Agent-Based Modeling for Sustainable Urban Passenger Vehicle Mobility: A Case of Tehran
Author: M.E. Doraki, A. Avami, M. Boroushaki, Z. Amini
Journal: Transportation Research Part D: Transport and Environment
Year: 2024

Optimizing offsets in signalized traffic networks: A case study
Author: Z. Amini, S. Coogan, C. Flores, A. Skabardonis, P. Varaiya
Journal: IEEE Conference on Control Technology and Applications (CCTA)
Year: 2018

The Impact of Network Indices Integration on Traffic Flow Imputation Accuracy: A Machine Learning Approach
Author:  S. Sabzekar, A. Roudbari, A. Dehghani, A. Safaeiestalkhzir, Z. Amini
Journal: IEEE Transactions on Intelligent Transportation Systems
Year: 2025

Using neural network for predicting hourly origin-destination matrices from trip data and environmental information
Author: E. Hassanzadeh, Z. Amini
Journal: Scientia Iranica
Year: 2024

Unsupervised learning for topological classification of transportation networks
Author: S. Sabzekar, M.R.V. Malakshah, Z. Amini
Journal: arXiv preprint
Year: 2023

Data-Driven Approaches for Robust Signal Plans in Urban Transportation Networks
Author: Z. Amini
Journal:  University of California, Berkeley (Thesis)
Year: 2018

Spatial network-wide traffic flow imputation with graph neural network
Author: S. Sabzekar, R. Bahmani, M. Ghasemi, Z. Amini
Journal:  International Journal of Intelligent Transportation Systems Research
Year: 2025

Analyzing the impacts of gasoline price change on nationwide trip demand and drivers’ behavior using regression discontinuity design
Author: S. Saeidi, Z. Amini
Journal: Scientia Iranica
Year: 2024

Conclusion

Dr.
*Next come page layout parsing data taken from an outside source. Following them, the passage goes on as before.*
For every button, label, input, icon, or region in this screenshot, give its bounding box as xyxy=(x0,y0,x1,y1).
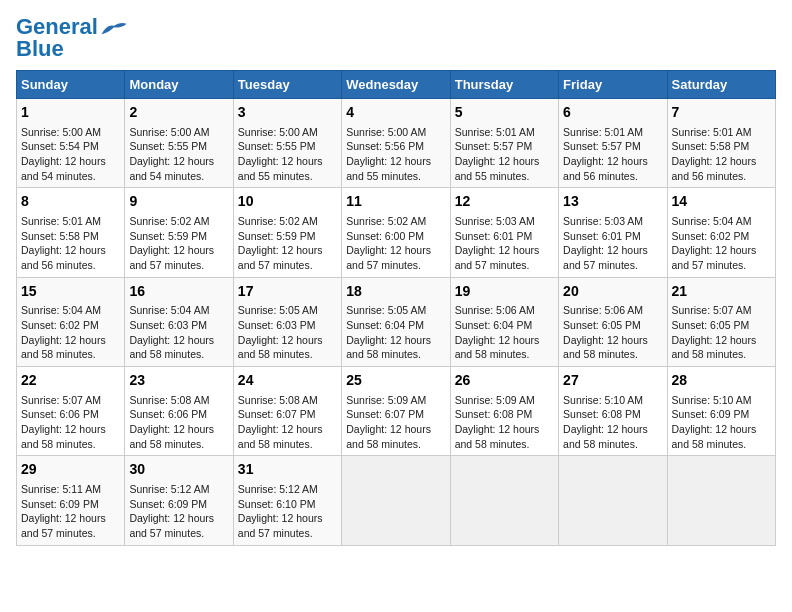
calendar-cell: 25Sunrise: 5:09 AM Sunset: 6:07 PM Dayli… xyxy=(342,367,450,456)
day-number: 2 xyxy=(129,103,228,123)
calendar-cell: 24Sunrise: 5:08 AM Sunset: 6:07 PM Dayli… xyxy=(233,367,341,456)
day-info: Sunrise: 5:00 AM Sunset: 5:54 PM Dayligh… xyxy=(21,125,120,184)
day-number: 10 xyxy=(238,192,337,212)
day-number: 16 xyxy=(129,282,228,302)
day-number: 5 xyxy=(455,103,554,123)
day-number: 20 xyxy=(563,282,662,302)
calendar-cell: 9Sunrise: 5:02 AM Sunset: 5:59 PM Daylig… xyxy=(125,188,233,277)
column-header-friday: Friday xyxy=(559,71,667,99)
calendar-cell: 27Sunrise: 5:10 AM Sunset: 6:08 PM Dayli… xyxy=(559,367,667,456)
day-info: Sunrise: 5:01 AM Sunset: 5:58 PM Dayligh… xyxy=(672,125,771,184)
column-header-tuesday: Tuesday xyxy=(233,71,341,99)
calendar-week-row: 8Sunrise: 5:01 AM Sunset: 5:58 PM Daylig… xyxy=(17,188,776,277)
calendar-cell: 5Sunrise: 5:01 AM Sunset: 5:57 PM Daylig… xyxy=(450,99,558,188)
day-number: 27 xyxy=(563,371,662,391)
day-number: 19 xyxy=(455,282,554,302)
calendar-cell: 10Sunrise: 5:02 AM Sunset: 5:59 PM Dayli… xyxy=(233,188,341,277)
day-info: Sunrise: 5:12 AM Sunset: 6:09 PM Dayligh… xyxy=(129,482,228,541)
day-info: Sunrise: 5:06 AM Sunset: 6:04 PM Dayligh… xyxy=(455,303,554,362)
calendar-cell xyxy=(559,456,667,545)
calendar-cell xyxy=(667,456,775,545)
calendar-cell: 19Sunrise: 5:06 AM Sunset: 6:04 PM Dayli… xyxy=(450,277,558,366)
day-number: 6 xyxy=(563,103,662,123)
column-header-saturday: Saturday xyxy=(667,71,775,99)
logo-text: General Blue xyxy=(16,16,98,60)
day-info: Sunrise: 5:06 AM Sunset: 6:05 PM Dayligh… xyxy=(563,303,662,362)
calendar-cell: 30Sunrise: 5:12 AM Sunset: 6:09 PM Dayli… xyxy=(125,456,233,545)
column-header-sunday: Sunday xyxy=(17,71,125,99)
day-info: Sunrise: 5:12 AM Sunset: 6:10 PM Dayligh… xyxy=(238,482,337,541)
calendar-cell: 7Sunrise: 5:01 AM Sunset: 5:58 PM Daylig… xyxy=(667,99,775,188)
calendar-week-row: 29Sunrise: 5:11 AM Sunset: 6:09 PM Dayli… xyxy=(17,456,776,545)
calendar-cell: 12Sunrise: 5:03 AM Sunset: 6:01 PM Dayli… xyxy=(450,188,558,277)
logo: General Blue xyxy=(16,16,128,60)
calendar-cell: 3Sunrise: 5:00 AM Sunset: 5:55 PM Daylig… xyxy=(233,99,341,188)
calendar-table: SundayMondayTuesdayWednesdayThursdayFrid… xyxy=(16,70,776,546)
column-header-thursday: Thursday xyxy=(450,71,558,99)
calendar-cell: 6Sunrise: 5:01 AM Sunset: 5:57 PM Daylig… xyxy=(559,99,667,188)
day-number: 18 xyxy=(346,282,445,302)
calendar-cell: 11Sunrise: 5:02 AM Sunset: 6:00 PM Dayli… xyxy=(342,188,450,277)
day-number: 17 xyxy=(238,282,337,302)
day-number: 3 xyxy=(238,103,337,123)
day-number: 28 xyxy=(672,371,771,391)
calendar-header-row: SundayMondayTuesdayWednesdayThursdayFrid… xyxy=(17,71,776,99)
day-number: 24 xyxy=(238,371,337,391)
day-number: 11 xyxy=(346,192,445,212)
calendar-body: 1Sunrise: 5:00 AM Sunset: 5:54 PM Daylig… xyxy=(17,99,776,546)
day-info: Sunrise: 5:02 AM Sunset: 5:59 PM Dayligh… xyxy=(238,214,337,273)
day-number: 26 xyxy=(455,371,554,391)
day-info: Sunrise: 5:08 AM Sunset: 6:06 PM Dayligh… xyxy=(129,393,228,452)
day-info: Sunrise: 5:03 AM Sunset: 6:01 PM Dayligh… xyxy=(455,214,554,273)
day-info: Sunrise: 5:00 AM Sunset: 5:56 PM Dayligh… xyxy=(346,125,445,184)
calendar-cell: 22Sunrise: 5:07 AM Sunset: 6:06 PM Dayli… xyxy=(17,367,125,456)
calendar-cell: 13Sunrise: 5:03 AM Sunset: 6:01 PM Dayli… xyxy=(559,188,667,277)
calendar-cell: 16Sunrise: 5:04 AM Sunset: 6:03 PM Dayli… xyxy=(125,277,233,366)
calendar-week-row: 15Sunrise: 5:04 AM Sunset: 6:02 PM Dayli… xyxy=(17,277,776,366)
day-number: 30 xyxy=(129,460,228,480)
day-number: 8 xyxy=(21,192,120,212)
day-info: Sunrise: 5:01 AM Sunset: 5:58 PM Dayligh… xyxy=(21,214,120,273)
calendar-cell xyxy=(450,456,558,545)
logo-bird-icon xyxy=(100,20,128,38)
day-info: Sunrise: 5:02 AM Sunset: 6:00 PM Dayligh… xyxy=(346,214,445,273)
calendar-cell: 8Sunrise: 5:01 AM Sunset: 5:58 PM Daylig… xyxy=(17,188,125,277)
day-number: 15 xyxy=(21,282,120,302)
calendar-cell: 31Sunrise: 5:12 AM Sunset: 6:10 PM Dayli… xyxy=(233,456,341,545)
day-number: 21 xyxy=(672,282,771,302)
calendar-week-row: 22Sunrise: 5:07 AM Sunset: 6:06 PM Dayli… xyxy=(17,367,776,456)
day-info: Sunrise: 5:04 AM Sunset: 6:03 PM Dayligh… xyxy=(129,303,228,362)
calendar-cell: 15Sunrise: 5:04 AM Sunset: 6:02 PM Dayli… xyxy=(17,277,125,366)
day-info: Sunrise: 5:11 AM Sunset: 6:09 PM Dayligh… xyxy=(21,482,120,541)
day-info: Sunrise: 5:09 AM Sunset: 6:08 PM Dayligh… xyxy=(455,393,554,452)
calendar-cell: 20Sunrise: 5:06 AM Sunset: 6:05 PM Dayli… xyxy=(559,277,667,366)
calendar-cell: 26Sunrise: 5:09 AM Sunset: 6:08 PM Dayli… xyxy=(450,367,558,456)
calendar-cell: 21Sunrise: 5:07 AM Sunset: 6:05 PM Dayli… xyxy=(667,277,775,366)
day-number: 4 xyxy=(346,103,445,123)
day-number: 25 xyxy=(346,371,445,391)
calendar-cell: 14Sunrise: 5:04 AM Sunset: 6:02 PM Dayli… xyxy=(667,188,775,277)
day-info: Sunrise: 5:00 AM Sunset: 5:55 PM Dayligh… xyxy=(129,125,228,184)
calendar-cell xyxy=(342,456,450,545)
calendar-cell: 4Sunrise: 5:00 AM Sunset: 5:56 PM Daylig… xyxy=(342,99,450,188)
day-number: 23 xyxy=(129,371,228,391)
calendar-cell: 18Sunrise: 5:05 AM Sunset: 6:04 PM Dayli… xyxy=(342,277,450,366)
day-info: Sunrise: 5:07 AM Sunset: 6:05 PM Dayligh… xyxy=(672,303,771,362)
calendar-cell: 29Sunrise: 5:11 AM Sunset: 6:09 PM Dayli… xyxy=(17,456,125,545)
calendar-cell: 23Sunrise: 5:08 AM Sunset: 6:06 PM Dayli… xyxy=(125,367,233,456)
day-info: Sunrise: 5:01 AM Sunset: 5:57 PM Dayligh… xyxy=(455,125,554,184)
day-info: Sunrise: 5:05 AM Sunset: 6:04 PM Dayligh… xyxy=(346,303,445,362)
day-info: Sunrise: 5:10 AM Sunset: 6:09 PM Dayligh… xyxy=(672,393,771,452)
calendar-cell: 2Sunrise: 5:00 AM Sunset: 5:55 PM Daylig… xyxy=(125,99,233,188)
day-number: 12 xyxy=(455,192,554,212)
day-info: Sunrise: 5:05 AM Sunset: 6:03 PM Dayligh… xyxy=(238,303,337,362)
day-number: 13 xyxy=(563,192,662,212)
day-info: Sunrise: 5:08 AM Sunset: 6:07 PM Dayligh… xyxy=(238,393,337,452)
day-info: Sunrise: 5:09 AM Sunset: 6:07 PM Dayligh… xyxy=(346,393,445,452)
page-header: General Blue xyxy=(16,16,776,60)
day-number: 22 xyxy=(21,371,120,391)
day-info: Sunrise: 5:04 AM Sunset: 6:02 PM Dayligh… xyxy=(21,303,120,362)
calendar-cell: 17Sunrise: 5:05 AM Sunset: 6:03 PM Dayli… xyxy=(233,277,341,366)
day-info: Sunrise: 5:00 AM Sunset: 5:55 PM Dayligh… xyxy=(238,125,337,184)
day-number: 31 xyxy=(238,460,337,480)
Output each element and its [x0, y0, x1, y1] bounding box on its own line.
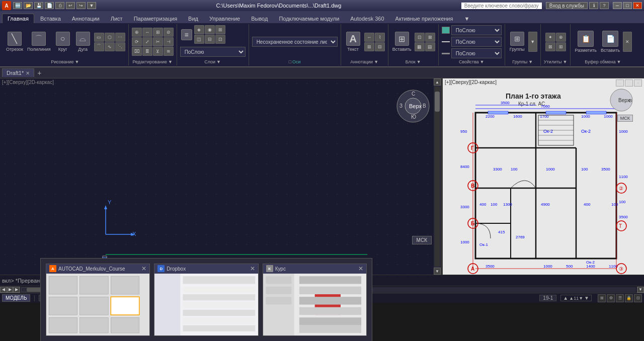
polilinia-btn[interactable]: ⌒ Полилиния — [26, 31, 52, 53]
draw-extra-4[interactable]: ⌒ — [94, 42, 104, 51]
draw-extra-6[interactable]: ⋱ — [115, 42, 125, 51]
tab-vstavka[interactable]: Вставка — [35, 14, 66, 23]
edit-8[interactable]: ⊣ — [164, 37, 174, 46]
save-btn[interactable]: 💾 — [34, 2, 43, 9]
info-icon[interactable]: ℹ — [589, 2, 598, 9]
right-nav-wheel[interactable]: Верх B — [609, 88, 634, 113]
layers-label[interactable]: Слои▼ — [204, 59, 221, 64]
edit-12[interactable]: ≋ — [164, 47, 174, 56]
properties-label[interactable]: Свойства▼ — [459, 59, 484, 64]
color-dropdown[interactable]: ПоСлою — [451, 25, 502, 35]
right-msk-btn[interactable]: МСК — [617, 115, 633, 122]
status-icon-2[interactable]: ⚙ — [607, 294, 615, 302]
draw-extra-1[interactable]: ▭ — [94, 33, 104, 42]
block-3[interactable]: ▦ — [415, 42, 425, 51]
layers-main-btn[interactable]: ≡ — [180, 28, 193, 41]
duga-btn[interactable]: ⌓ Дуга — [74, 31, 92, 53]
tab-vid[interactable]: Вид — [183, 14, 203, 23]
login-btn[interactable]: Вход в службы — [546, 2, 588, 9]
group-btn[interactable]: ⊞ Группы — [508, 31, 526, 53]
util-3[interactable]: ⊠ — [545, 42, 555, 51]
scroll-down-btn[interactable]: ▼ — [434, 268, 441, 275]
left-vscrollbar[interactable]: ▲ ▼ — [434, 78, 441, 275]
minimize-btn[interactable]: ─ — [613, 2, 622, 9]
groups-label[interactable]: Группы▼ — [512, 59, 533, 64]
edit-11[interactable]: ⊻ — [153, 47, 163, 56]
preview-dropbox-close[interactable]: ✕ — [250, 265, 255, 272]
navigation-wheel[interactable]: С Ю З В Верх — [395, 89, 431, 124]
drawing-label[interactable]: Рисование▼ — [51, 59, 79, 64]
scroll-track[interactable] — [435, 87, 440, 267]
edit-9[interactable]: ⌧ — [132, 47, 142, 56]
tab-plugins[interactable]: Подключаемые модули — [274, 14, 344, 23]
annot-4[interactable]: ⊟ — [375, 42, 385, 51]
block-4[interactable]: ▤ — [425, 42, 435, 51]
preview-kurs[interactable]: К Курс ✕ — [263, 264, 367, 336]
edit-7[interactable]: ✂ — [153, 37, 163, 46]
block-1[interactable]: ⊡ — [415, 33, 425, 42]
draft-tab[interactable]: Draft1* ✕ — [2, 68, 34, 77]
prev-layout-btn[interactable]: ◀ — [0, 287, 7, 293]
layer-dropdown[interactable]: ПоСлою — [180, 47, 246, 57]
layer-2[interactable]: ◉ — [205, 25, 215, 34]
left-viewport-label[interactable]: [+][Сверху][2D-каркас] — [2, 79, 54, 85]
more-btn[interactable]: ▼ — [87, 2, 96, 9]
state-dropdown[interactable]: Несохраненное состояние листа — [252, 37, 338, 47]
clipboard-vstavit-btn[interactable]: 📄 Вставить — [600, 30, 621, 54]
annot-2[interactable]: ⌇ — [375, 33, 385, 42]
layer-4[interactable]: ◫ — [194, 35, 204, 44]
layer-5[interactable]: ⊟ — [205, 35, 215, 44]
tab-add-btn[interactable]: + — [34, 68, 44, 77]
edit-4[interactable]: ⊘ — [164, 28, 174, 37]
draw-extra-2[interactable]: ⬡ — [105, 33, 115, 42]
utilities-label[interactable]: Утилиты▼ — [544, 59, 568, 64]
msk-btn[interactable]: МСК — [412, 236, 432, 244]
scroll-right-btn[interactable]: ▶ — [13, 287, 20, 293]
clipboard-label[interactable]: Буфер обмена▼ — [585, 59, 621, 64]
edit-2[interactable]: ↔ — [142, 28, 152, 37]
scroll-up-btn[interactable]: ▲ — [434, 78, 441, 86]
zoom-level[interactable]: ▲▲11▼▼ — [560, 295, 592, 301]
vstavit-btn[interactable]: ⊞ Вставить — [391, 31, 413, 53]
draw-extra-5[interactable]: ∿ — [105, 42, 115, 51]
status-icon-4[interactable]: 🔒 — [625, 294, 633, 302]
layer-1[interactable]: ◈ — [194, 25, 204, 34]
lineweight-dropdown[interactable]: ПоСлою — [451, 48, 502, 58]
save-as-btn[interactable]: 📄 — [45, 2, 54, 9]
annotations-label[interactable]: Аннотации▼ — [350, 59, 378, 64]
bottom-right-btn[interactable]: ▼ — [637, 287, 644, 293]
status-icon-5[interactable]: ⊡ — [634, 294, 642, 302]
tab-close-btn[interactable]: ✕ — [26, 70, 30, 76]
razmetit-btn[interactable]: 📋 Разметить — [574, 30, 598, 54]
tab-active-apps[interactable]: Активные приложения — [390, 14, 458, 23]
print-btn[interactable]: ⎙ — [55, 2, 64, 9]
vc-close[interactable]: ✕ — [634, 79, 642, 87]
edit-10[interactable]: ≣ — [142, 47, 152, 56]
clipboard-close[interactable]: ✕ — [623, 32, 632, 52]
layer-3[interactable]: ⊞ — [215, 25, 225, 34]
search-input[interactable] — [461, 3, 542, 9]
model-btn[interactable]: МОДЕЛЬ — [2, 294, 30, 302]
tab-glavnaya[interactable]: Главная — [2, 14, 34, 23]
tab-list[interactable]: Лист — [106, 14, 128, 23]
edit-5[interactable]: ⟳ — [132, 37, 142, 46]
edit-3[interactable]: ⊞ — [153, 28, 163, 37]
open-btn[interactable]: 📂 — [24, 2, 33, 9]
tab-parametrization[interactable]: Параметризация — [129, 14, 182, 23]
new-btn[interactable]: 🆕 — [13, 2, 22, 9]
group-extra[interactable]: ▼ — [528, 32, 537, 52]
maximize-btn[interactable]: □ — [623, 2, 632, 9]
next-layout-btn[interactable]: ▶ — [7, 287, 13, 293]
text-btn[interactable]: A Текст — [344, 31, 362, 53]
krug-btn[interactable]: ○ Круг — [54, 31, 72, 53]
block-label[interactable]: Блок▼ — [406, 59, 421, 64]
preview-autocad-close[interactable]: ✕ — [141, 265, 146, 272]
util-4[interactable]: ⊞ — [556, 42, 566, 51]
draw-extra-3[interactable]: ⋯ — [115, 33, 125, 42]
redo-btn[interactable]: ↪ — [76, 2, 86, 9]
tab-vyvod[interactable]: Вывод — [246, 14, 273, 23]
scroll-thumb[interactable] — [435, 92, 440, 112]
util-1[interactable]: ✦ — [545, 33, 555, 42]
tab-annotations[interactable]: Аннотации — [67, 14, 105, 23]
linetype-dropdown[interactable]: ПоСлою — [451, 37, 502, 47]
Zahra Amini’s distinguished academic background, impactful research in intelligent and sustainable transportation systems, and recognized leadership in advancing innovative solutions firmly establish her as an outstanding candidate for the Best Researcher Award. Her dedication to bridging research, education, and real-world applications makes her not only deserving of this recognition but also a valuable contributor to the global scientific community.